An airplane traveling at $600 \mathrm{mph}$ at a cruising altitude of $7.2 \mathrm{mi}$ begins its descent. If the angle of descent is $1^{\circ}$ from the horizontal, determine the new altitude after $10 \mathrm{~min}$. Round to the nearest tenth of a mile.
The new altitude is approximately $\mathrm{mi}$.

Step 1 ：Given that the airplane is traveling at a speed of 600 mph, the initial altitude is 7.2 miles, the angle of descent is 1 degree, and the time of descent is 10 minutes.

Step 2 ：First, convert the time of descent from minutes to hours. Since there are 60 minutes in an hour, \(10 \text{ min} = \frac{10}{60} = 0.16666666666666666 \text{ hours}\).
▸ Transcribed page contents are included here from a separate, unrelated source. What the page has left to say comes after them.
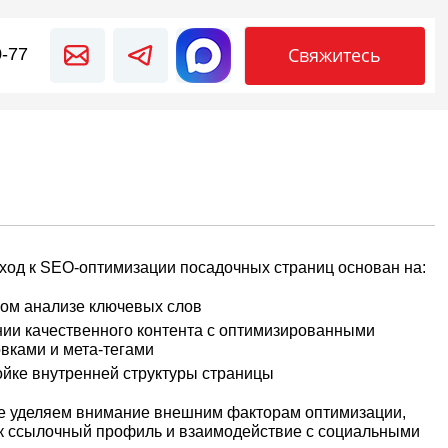
Свяжитесь
0-77
ход к SEO-оптимизации посадочных страниц основан на:
ком анализе ключевых слов
нии качественного контента с оптимизированными
овками и мета-тегами
ойке внутренней структуры страницы
е уделяем внимание внешним факторам оптимизации,
ак ссылочный профиль и взаимодействие с социальными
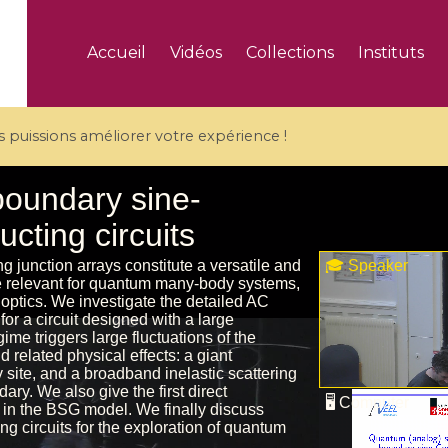
Accueil
Vidéos
Collections
Instituts
puissions améliorer votre expérience !
5 videos
ranches and affine
Algebraic geometry an
groups / Branches de
geometry / Géométrie 
et groupes quantiques
et géométrie complexe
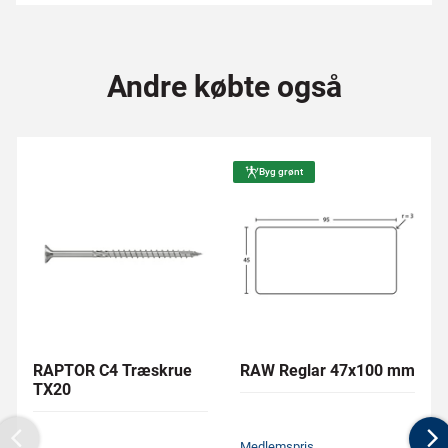
Andre købte også
Byg grønt
RAPTOR C4 Træskrue
RAW Reglar 47x100 mm
TX20
Medlemspris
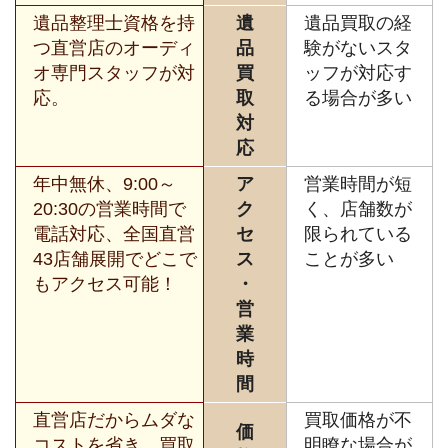
遺品整理士資格を持
遺
遺品買取の経
つ直営店のオーディ
品
験がないスタ
オ専門スタッフが対
買
ッフが対応す
応。
取
る場合が多い
対
応
年中無休、9:00～
ア
営業時間が短
20:30の営業時間で
ク
く、店舗数が
電話対応、全国直営
セ
限られている
43店舗展開でどこで
ス
ことが多い
もアクセス可能！
・
営
業
時
間
直営店だからムダな
買取価格が不
価
コストを省き、買取
明瞭な場合が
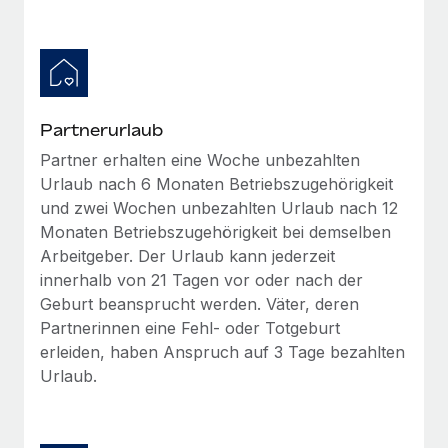
Partnerurlaub
Partner erhalten eine Woche unbezahlten
Urlaub nach 6 Monaten Betriebszugehörigkeit
und zwei Wochen unbezahlten Urlaub nach 12
Monaten Betriebszugehörigkeit bei demselben
Arbeitgeber. Der Urlaub kann jederzeit
innerhalb von 21 Tagen vor oder nach der
Geburt beansprucht werden. Väter, deren
Partnerinnen eine Fehl- oder Totgeburt
erleiden, haben Anspruch auf 3 Tage bezahlten
Urlaub.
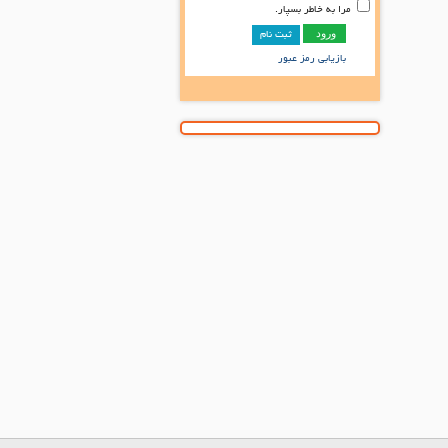
مرا به خاطر بسپار.
ثبت نام
بازیابی رمز عبور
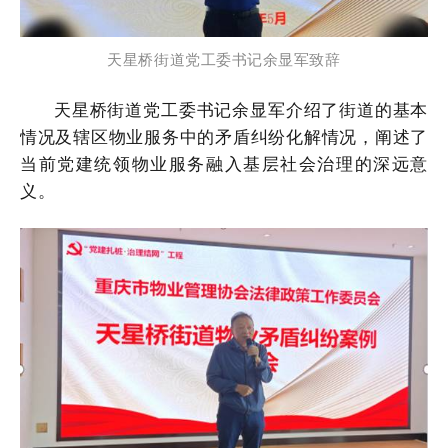
天星桥街道党工委书记余显军致辞
天星桥街道党工委书记余显军介绍了街道的基本
情况及辖区物业服务中的矛盾纠纷化解情况，阐述了
当前党建统领物业服务融入基层社会治理的深远意
义。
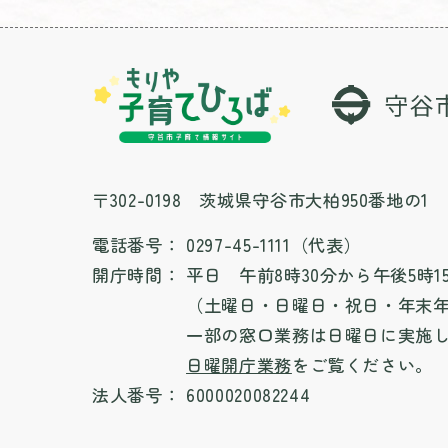
〒302-0198 茨城県守谷市大柏950番地の1
電話番号：
0297-45-1111（代表）
開庁時間：
平日 午前8時30分から午後5時1
（土曜日・日曜日・祝日・年末
一部の窓口業務は日曜日に実施
日曜開庁業務
をご覧ください。
法人番号：
6000020082244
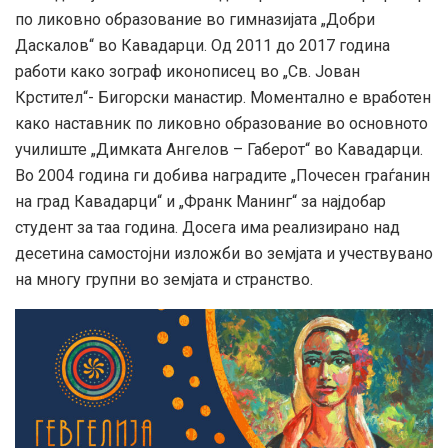
по ликовно образование во гимназијата „Добри
Даскалов“ во Кавадарци. Од 2011 до 2017 година
работи како зограф иконописец во „Св. Јован
Крстител“- Бигорски манастир. Моментално е вработен
како наставник по ликовно образование во основното
училиште „Димката Ангелов – Габерот“ во Кавадарци.
Во 2004 година ги добива наградите „Почесен граѓанин
на град Кавадарци“ и „Франк Манинг“ за најдобар
студент за таа година. Досега има реализирано над
десетина самостојни изложби во земјата и учествувано
на многу групни во земјата и странство.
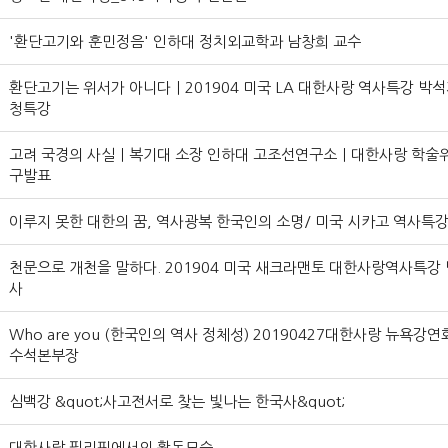
'환단고기와 훈민정음' 인하대 정치외교학과 남창희 교수
환단고기는 위서가 아니다ㅣ201904 미국 LA 대한사랑 역사특강 박석
청특강
고려 국경의 사실ㅣ복기대 소장 인하대 고조선연구소ㅣ대한사랑 학술
구발표
이루지 못한 대한의 꿈, 역사광복 한국인의 소명/ 미국 시카고 역사특
천문으로 개천을 말하다. 201904 미국 새크라맨토 대한사랑역사특강
사
Who are you (한국인의 역사 정체성) 20190427대한사랑 뉴욕강
수석본부장
심백강 &quot;사고전서로 찾는 빛나는 한국사&quot;
대한사랑 필리핀에서의 활동모습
Step 3 ：Next, calculate the distance traveled by the airplane. The distance is the speed of the airplane times the time of travel, so \(\text{distance} = 600 \text{ mph} \times 0.16666666666666666 \text{ hours} = 100 \text{ miles}\).

Step 4 ：Then, calculate the change in altitude. The change in altitude is the sine of the angle of descent times the distance traveled. Since the sine of 1 degree is approximately 0.01745240643728351, \(\text{change in altitude} = 0.01745240643728351 \times 100 \text{ miles} = 1.7452406437283512 \text{ miles}\).

Step 5 ：Finally, calculate the new altitude. The new altitude is the initial altitude minus the change in altitude, so \(\text{new altitude} = 7.2 \text{ miles} - 1.7452406437283512 \text{ miles} = 5.5 \text{ miles}\).

Step 6 ：\(\boxed{5.5}\) miles is the new altitude of the airplane after it has descended for 10 minutes at a speed of 600 mph and an angle of descent of 1 degree.